### [Your assignment]
Every line of the material is to be transcribed verbatim, with images omitted.

### [Information shown]
☆ ☆ ☆
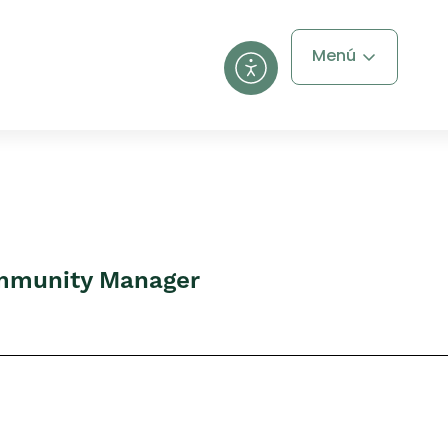
Menú
ommunity Manager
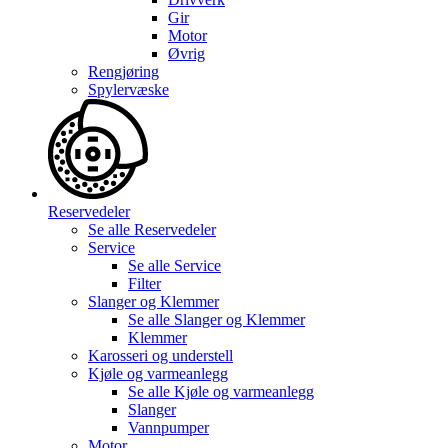
Gir
Motor
Øvrig
Rengjøring
Spylervæske
Reservedeler
Se alle
Reservedeler
Service
Se alle
Service
Filter
Slanger og Klemmer
Se alle
Slanger og Klemmer
Klemmer
Karosseri og understell
Kjøle og varmeanlegg
Se alle
Kjøle og varmeanlegg
Slanger
Vannpumper
Motor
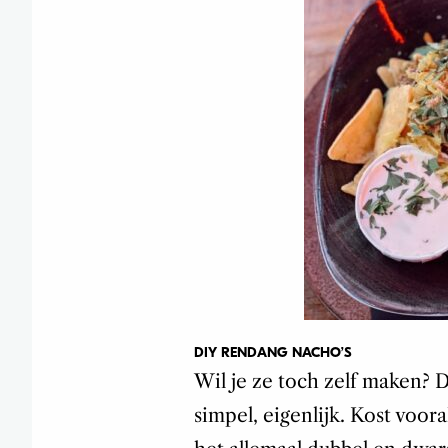
DIY RENDANG NACHO’S
Wil je ze toch zelf maken? D
simpel, eigenlijk. Kost voor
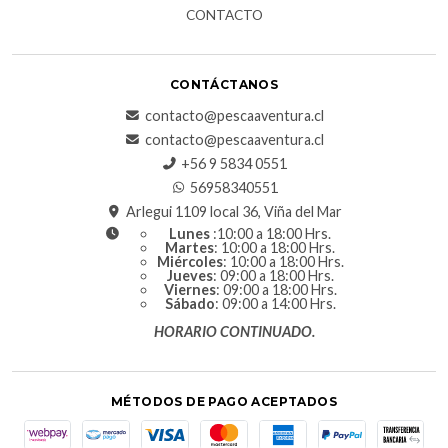
CONTACTO
CONTÁCTANOS
contacto@pescaaventura.cl
contacto@pescaaventura.cl
+56 9 5834 0551
56958340551
Arlegui 1109 local 36, Viña del Mar
Lunes
:10:00 a 18:00 Hrs.
Martes
: 10:00 a 18:00 Hrs.
Miércoles
: 10:00 a 18:00 Hrs.
Jueves
: 09:00 a 18:00 Hrs.
Viernes
: 09:00 a 18:00 Hrs.
Sábado
: 09:00 a 14:00 Hrs.
HORARIO CONTINUADO.
MÉTODOS DE PAGO ACEPTADOS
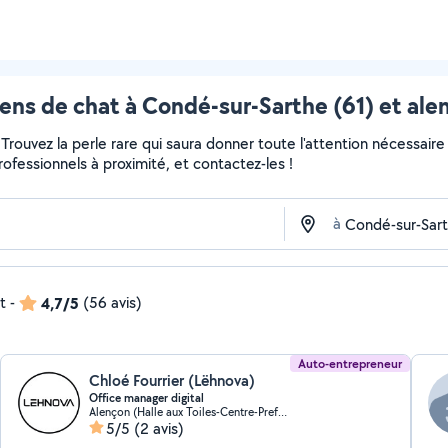
ens de chat à Condé-sur-Sarthe (61) et ale
r... Trouvez la perle rare qui saura donner toute l'attention nécess
professionnels à proximité, et contactez-les !
à
t
-
4,7/5
(56 avis)
Auto-entrepreneur
Chloé Fourrier (Lëhnova)
Office manager digital
Alençon (Halle aux Toiles-Centre-Prefecture)
5/5
(2 avis)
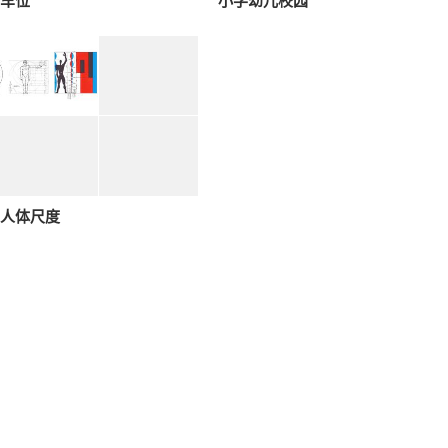
车位
小学幼儿校园
人体尺度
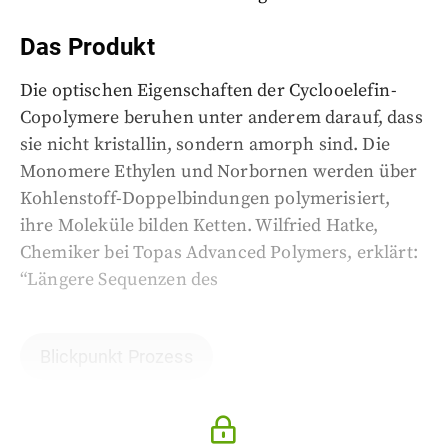
Das Produkt
Die optischen Eigenschaften der Cyclooelefin-
Copolymere beruhen unter anderem darauf, dass
sie nicht kristallin, sondern amorph sind. Die
Monomere Ethylen und Norbornen werden über
Kohlenstoff-Doppelbindungen polymerisiert,
ihre Moleküle bilden Ketten. Wilfried Hatke,
Chemiker bei Topas Advanced Polymers, erklärt:
“Längere Sequenzen des
Blickpunkt Prozess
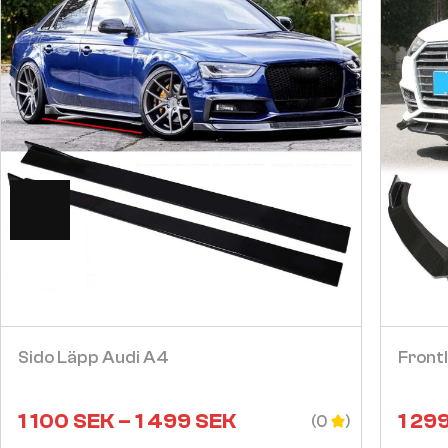
Visa
Sido Läpp Audi A4
Front
1 100
SEK
–
1 499
SEK
1 29
(0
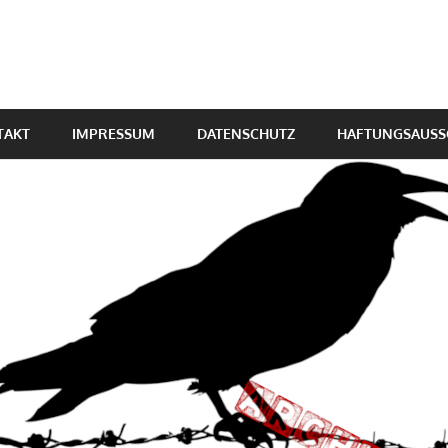
TAKT
IMPRESSUM
DATENSCHUTZ
HAFTUNGSAUSS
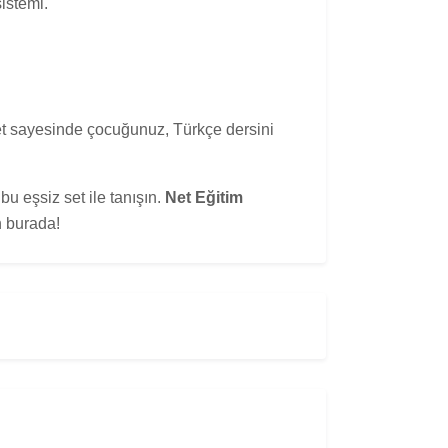
istemi.
set sayesinde çocuğunuz, Türkçe dersini
u eşsiz set ile tanışın.
Net Eğitim
n burada!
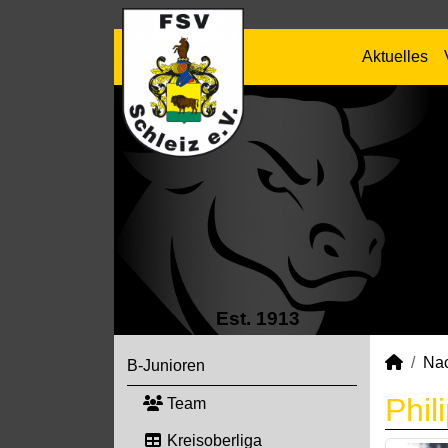
Aktuelles
Est. 1913
Na
B-Junioren
Phil
Team
Kreisoberliga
☆ ☆ ☆
### [Your solution]
Menú
ommunity Manager
Gir
Motor
Øvrig
Rengjøring
Spylervæske
Reservedeler
Se alle
Reservedeler
Service
Se alle
Service
Filter
Slanger og Klemmer
Se alle
Slanger og Klemmer
Klemmer
Karosseri og understell
Kjøle og varmeanlegg
Se alle
Kjøle og varmeanlegg
Slanger
Vannpumper
Motor
DIY RENDANG NACHO’S
Wil je ze toch zelf maken? D
simpel, eigenlijk. Kost voor
CONTACTO
CONTÁCTANOS
contacto@pescaaventura.cl
contacto@pescaaventura.cl
+56 9 5834 0551
56958340551
Arlegui 1109 local 36, Viña del Mar
Lunes
:10:00 a 18:00 Hrs.
Martes
: 10:00 a 18:00 Hrs.
Miércoles
: 10:00 a 18:00 Hrs.
Jueves
: 09:00 a 18:00 Hrs.
Viernes
: 09:00 a 18:00 Hrs.
Sábado
: 09:00 a 14:00 Hrs.
HORARIO CONTINUADO.
MÉTODOS DE PAGO ACEPTADOS
ens de chat à Condé-sur-Sarthe (61) et ale
r... Trouvez la perle rare qui saura donner toute l'attention nécess
professionnels à proximité, et contactez-les !
à
t
-
4,7/5
(56 avis)
Auto-entrepreneur
Chloé Fourrier (Lëhnova)
Office manager digital
Alençon (Halle aux Toiles-Centre-Prefecture)
5/5
(2 avis)
车位
小学幼儿校园
人体尺度
Das Produkt
Die optischen Eigenschaften der Cyclooelefin-
Copolymere beruhen unter anderem darauf, dass
sie nicht kristallin, sondern amorph sind. Die
Monomere Ethylen und Norbornen werden über
Kohlenstoff-Doppelbindungen polymerisiert,
ihre Moleküle bilden Ketten. Wilfried Hatke,
Chemiker bei Topas Advanced Polymers, erklärt:
“Längere Sequenzen des
Blickpunkt Prozess
Visa
Sido Läpp Audi A4
Front
1 100
SEK
–
1 499
SEK
1 29
(0
TAKT
IMPRESSUM
DATENSCHUTZ
HAFTUNGSAUSS
istemi.
set sayesinde çocuğunuz, Türkçe dersini
u eşsiz set ile tanışın.
Net Eğitim
n burada!
Aktuelles
Est. 1913
Na
B-Junioren
Phil
Team
Kreisoberliga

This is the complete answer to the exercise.